Sounds like it could work. I dont know of any one source for jobs like that but i would call parks where i want to travel.
 
We have been in a lot of parks/campgrounds in the last five years (250+ nights per year). We see a lot of electrical repairs but have never seen an electrician doing them, except a rare time when an outside electrician was working on a distribution panel. Normally we see the owner, or a general purpose maintenance person doing the repairs. They might be working on a picnic table repair or cutting grass right after they fix a campground electrical pedestal. The few we have gotten to know are workampers who work for site, not site and money. Perhaps a very large operation might have an electrician on staff. That said, it never hurts to ask. The worse that can happen is the park can say no thanks. Good luck in your effort.
 
I don't think most campground owners have enough electrical work to pay for a fulltime electrician on their crew, but they would probably love to have a qualified one if they also did other work. You probably wouldn't get paid what you are worth, but that is perhaps negotiable for extra pay when you do tasks that require your skills.  And you might find a campground that has a backlog of electrical work or some special projects in mind.

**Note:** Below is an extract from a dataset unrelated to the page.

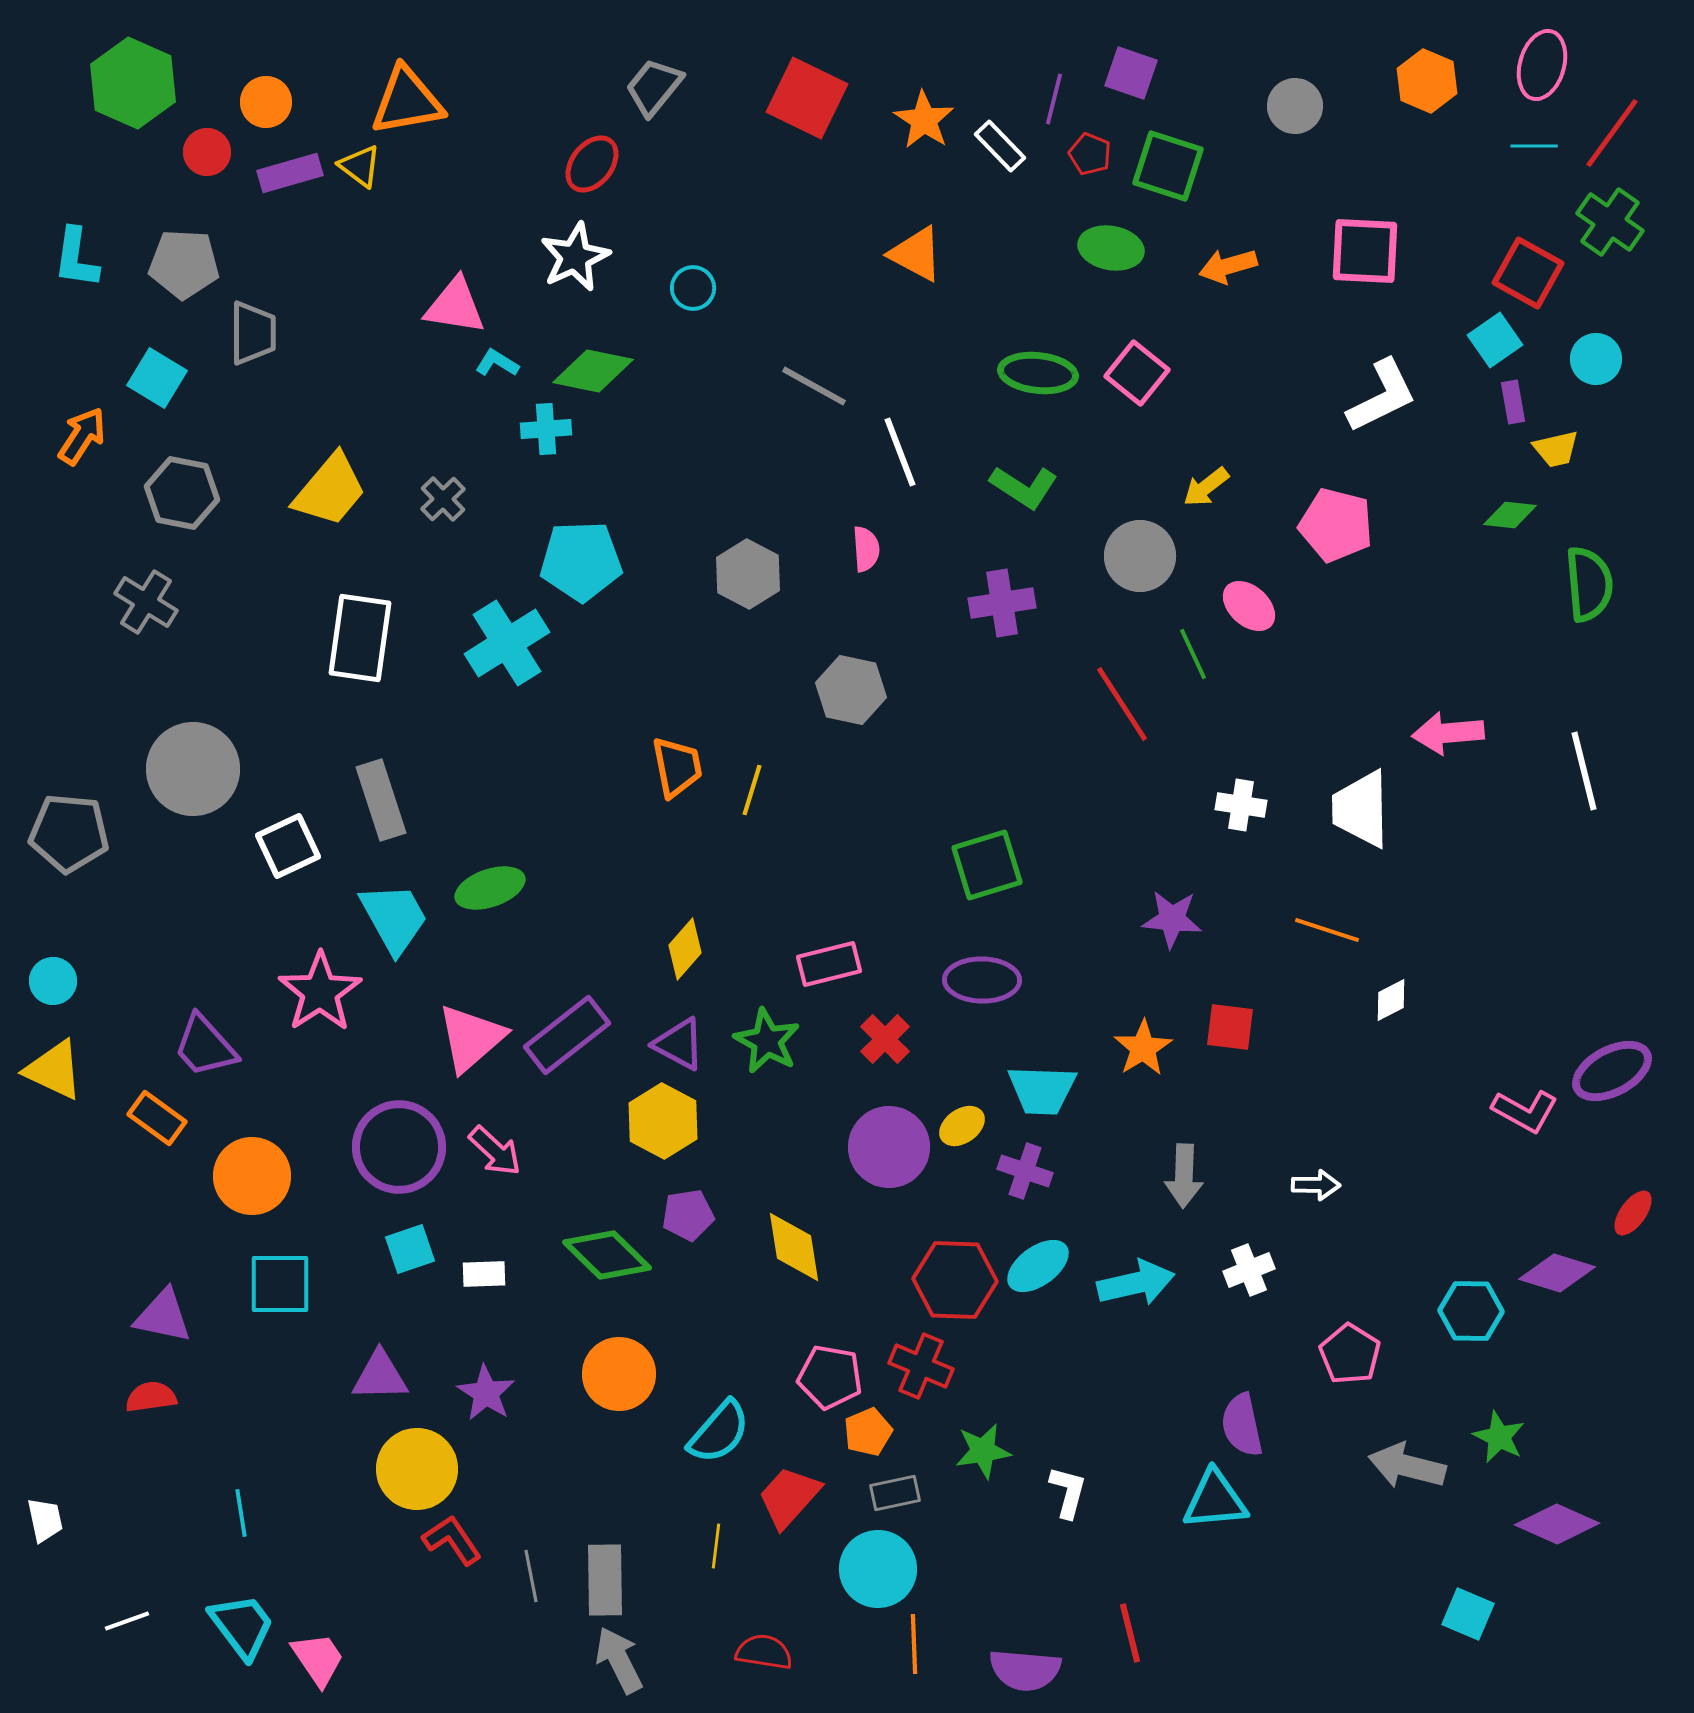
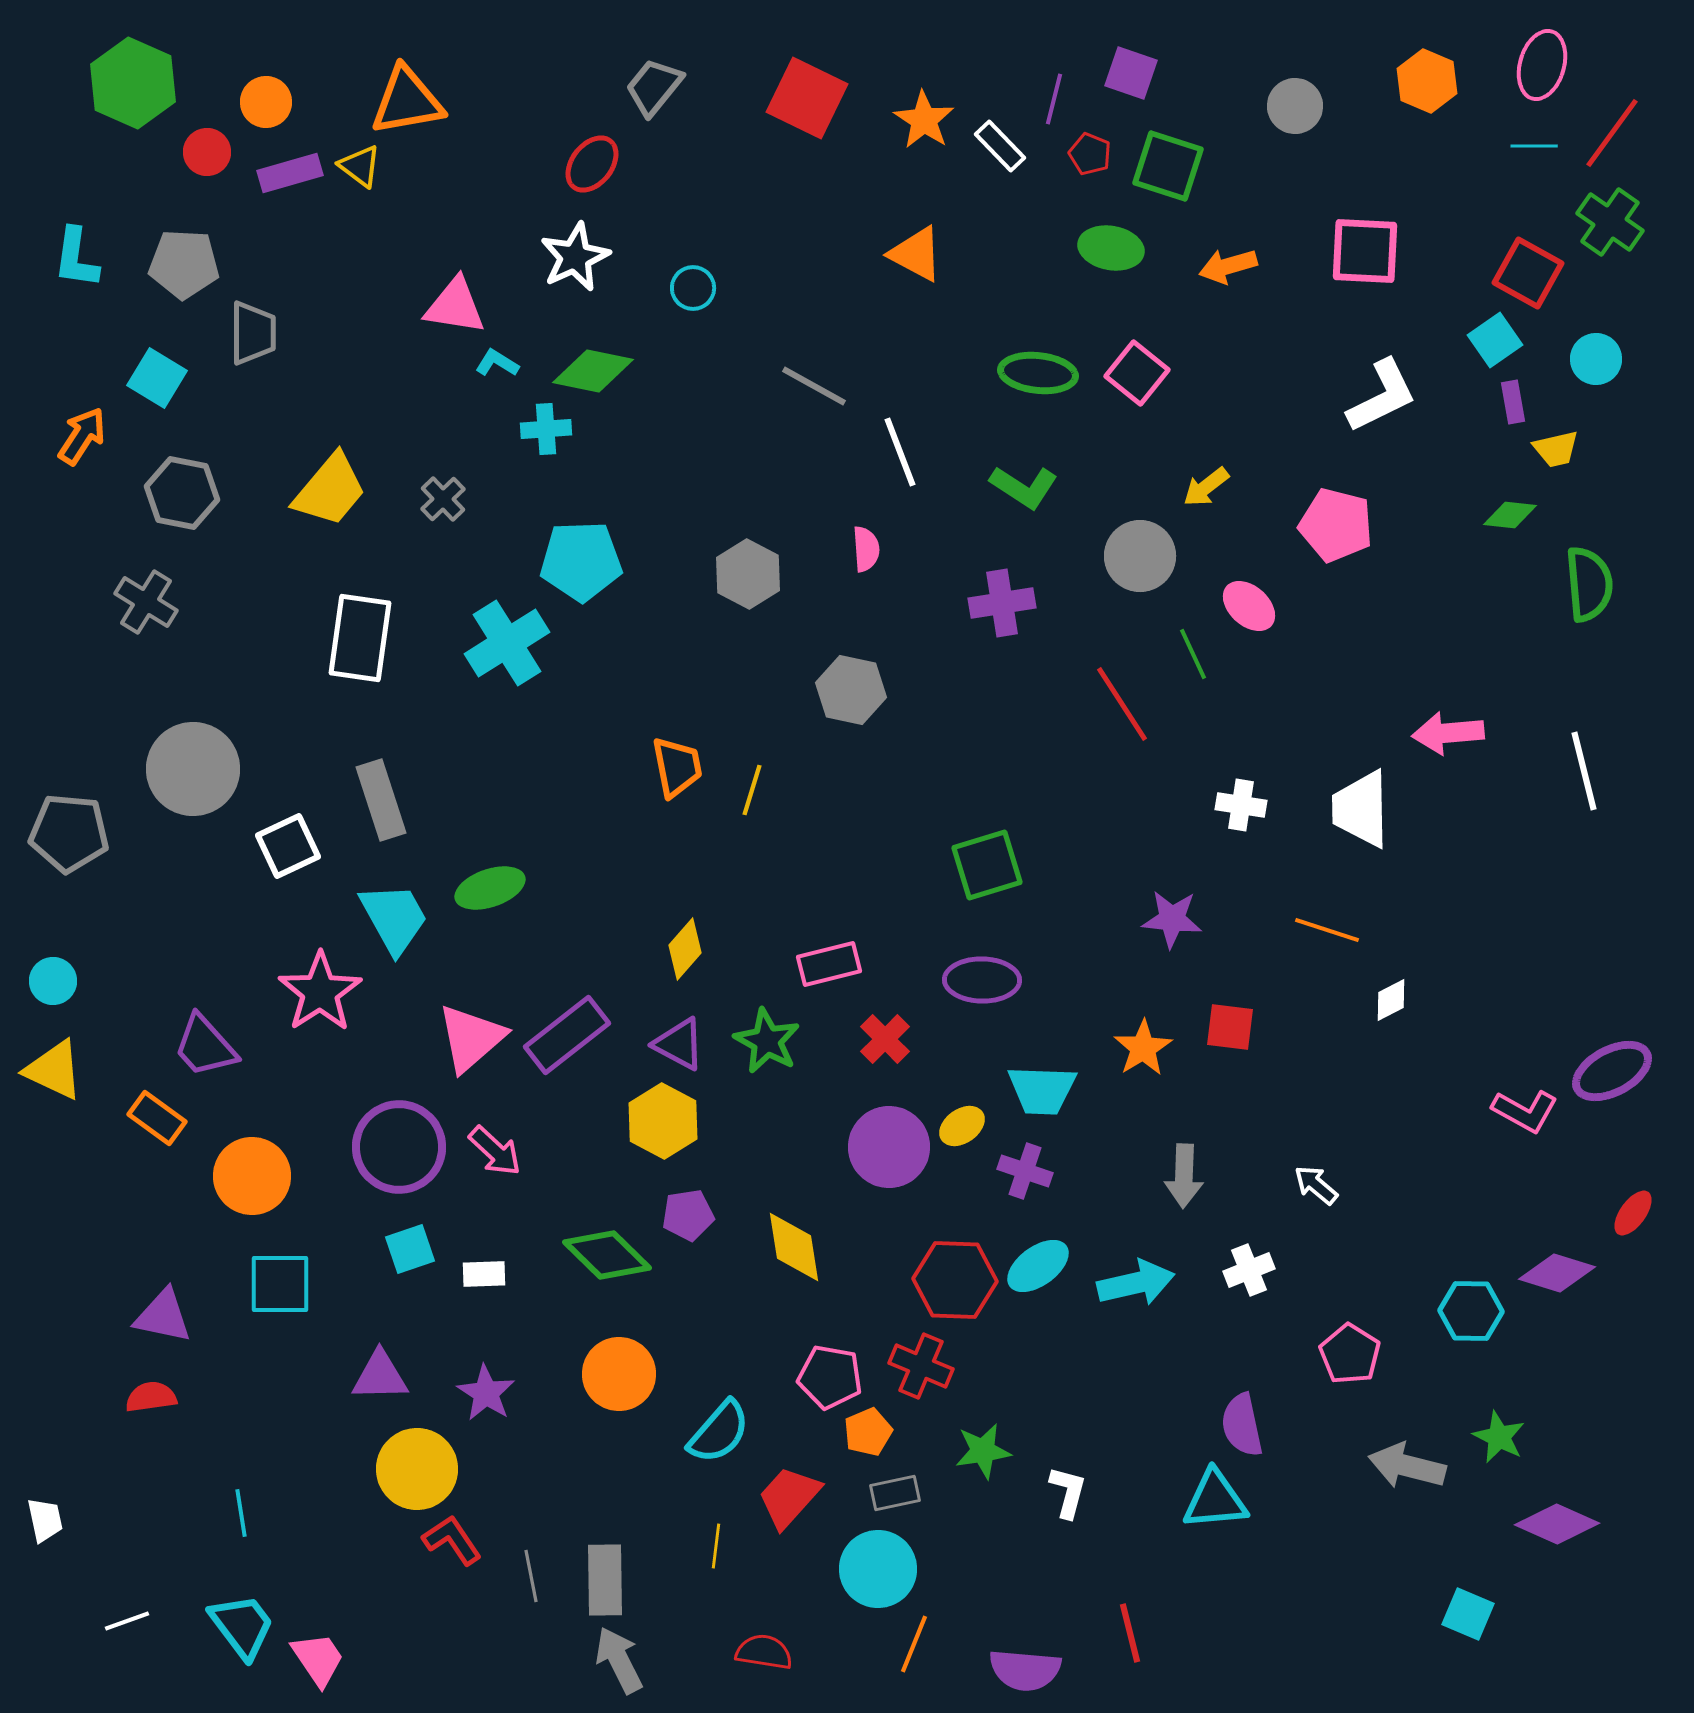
white arrow at (1316, 1185): rotated 141 degrees counterclockwise
orange line at (914, 1644): rotated 24 degrees clockwise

I've done quite a bit of electrical work while workamping - owners are usually happy to have you once they get confidence in your skill level (I'm an experienced amateur rather than a pro). It's usually pretty basic stuff, though - finding broken wires and bad connections, verifying good neutrals and grounds, replacing outlets, etc.  I've found and cleaned up more than a few "butcher jobs" in older campgrounds too, but never got much pay for it.

Plumbing skills are handy too.
 
Since this a 'thinking out of the box' post I'll add my 2 cents worth. It typically is always out of the box.  :D

A couple years ago, I volunteered for a Habitat project when I was traveling in the RV. The original idea was for me to just have some fun plying my jack-of-all trades, master-of-none skills and also do something charitable.  One of the actually contractors on the project recognized that I could do quite a bit more than the volunteers and offered me a paying job on his crew. I was basically an apprentice and/or gopher, but it freed up one or two of  his skilled employees to do his regular business. There wasn't that much "$$$$$" involved, but it paid the fuel for lots more road miles.  The point is that opportunities exist and your thoughts on the possibilities are valid.